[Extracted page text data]
···
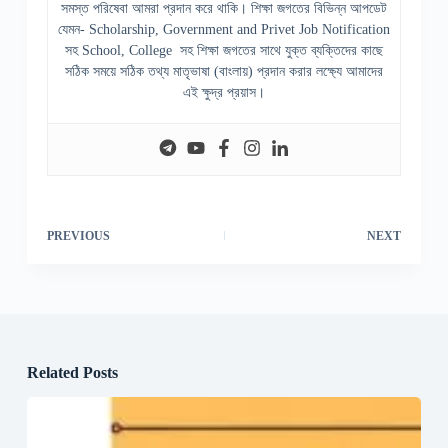
সমস্ত পরিষেবা আমরা প্রদান করে থাকি। শিক্ষা জগতের বিভিন্ন আপডেট
যেমন- Scholarship, Government and Privet Job Notification
সহ School, College সহ শিক্ষা জগতের সাথে যুক্ত ব্যক্তিদের কাছে
সঠিক সময়ে সঠিক তথ্য মাতৃভাষা (বাংলায়) প্রদান করার লক্ষ্যে আমাদের
এই ক্ষুদ্র প্রয়াস।
PREVIOUS
NEXT
Related Posts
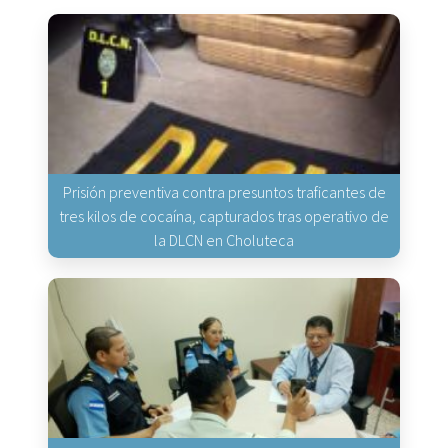
Prisión preventiva contra presuntos traficantes de
tres kilos de cocaína, capturados tras operativo de
la DLCN en Choluteca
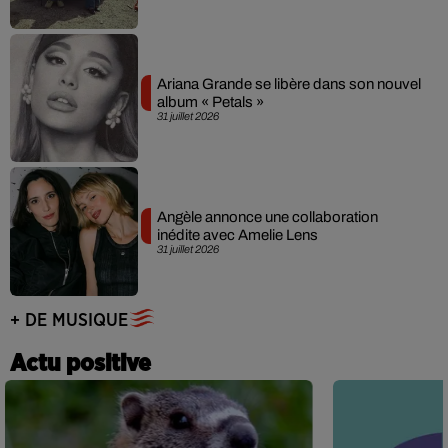
Ariana Grande se libère dans son nouvel
album « Petals »
31 juillet 2026
Angèle annonce une collaboration
inédite avec Amelie Lens
31 juillet 2026
+ DE MUSIQUE
Actu positive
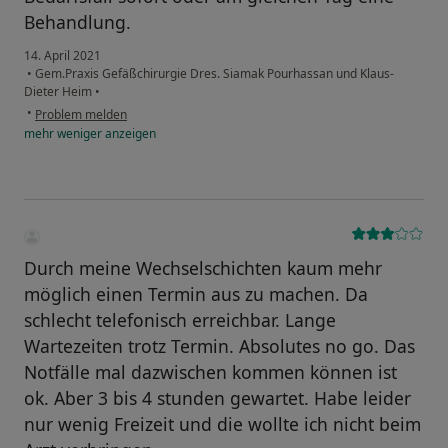
Behandlung.
14. April 2021
•
Gem.Praxis Gefäßchirurgie Dres. Siamak Pourhassan und Klaus-
Dieter Heim
•
•
Problem melden
mehr
weniger
anzeigen
Durch meine Wechselschichten kaum mehr
möglich einen Termin aus zu machen. Da
schlecht telefonisch erreichbar. Lange
Wartezeiten trotz Termin. Absolutes no go. Das
Notfälle mal dazwischen kommen können ist
ok. Aber 3 bis 4 stunden gewartet. Habe leider
nur wenig Freizeit und die wollte ich nicht beim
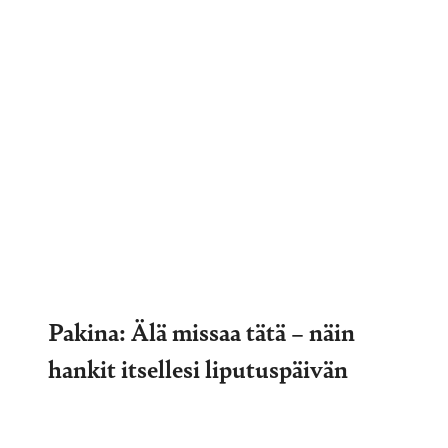
Pakina: Älä missaa tätä – näin
hankit itsellesi liputuspäivän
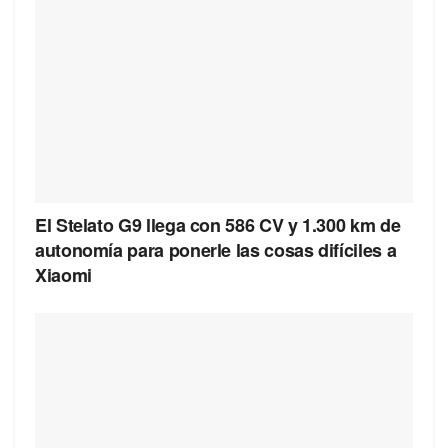
El Stelato G9 llega con 586 CV y 1.300 km de
autonomía para ponerle las cosas difíciles a
Xiaomi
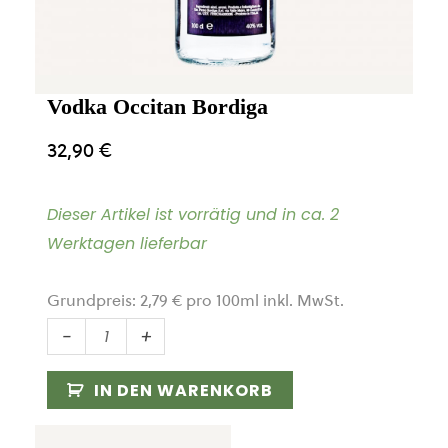
Vodka Occitan Bordiga
32,90
€
Dieser Artikel ist vorrätig und in ca. 2
Werktagen lieferbar
Grundpreis:
2,79
€
pro
100
ml
inkl. MwSt.
Vodka
-
+
Occitan
Bordiga
IN DEN WARENKORB
Menge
···
After dropping the pictures, reproduce exactly the lines from the first line of the entries through the line containing "la DLCN en Choluteca", both included.

সমস্ত পরিষেবা আমরা প্রদান করে থাকি। শিক্ষা জগতের বিভিন্ন আপডেট
যেমন- Scholarship, Government and Privet Job Notification
সহ School, College সহ শিক্ষা জগতের সাথে যুক্ত ব্যক্তিদের কাছে
সঠিক সময়ে সঠিক তথ্য মাতৃভাষা (বাংলায়) প্রদান করার লক্ষ্যে আমাদের
এই ক্ষুদ্র প্রয়াস।
PREVIOUS
NEXT
Related Posts
Prisión preventiva contra presuntos traficantes de
tres kilos de cocaína, capturados tras operativo de
la DLCN en Choluteca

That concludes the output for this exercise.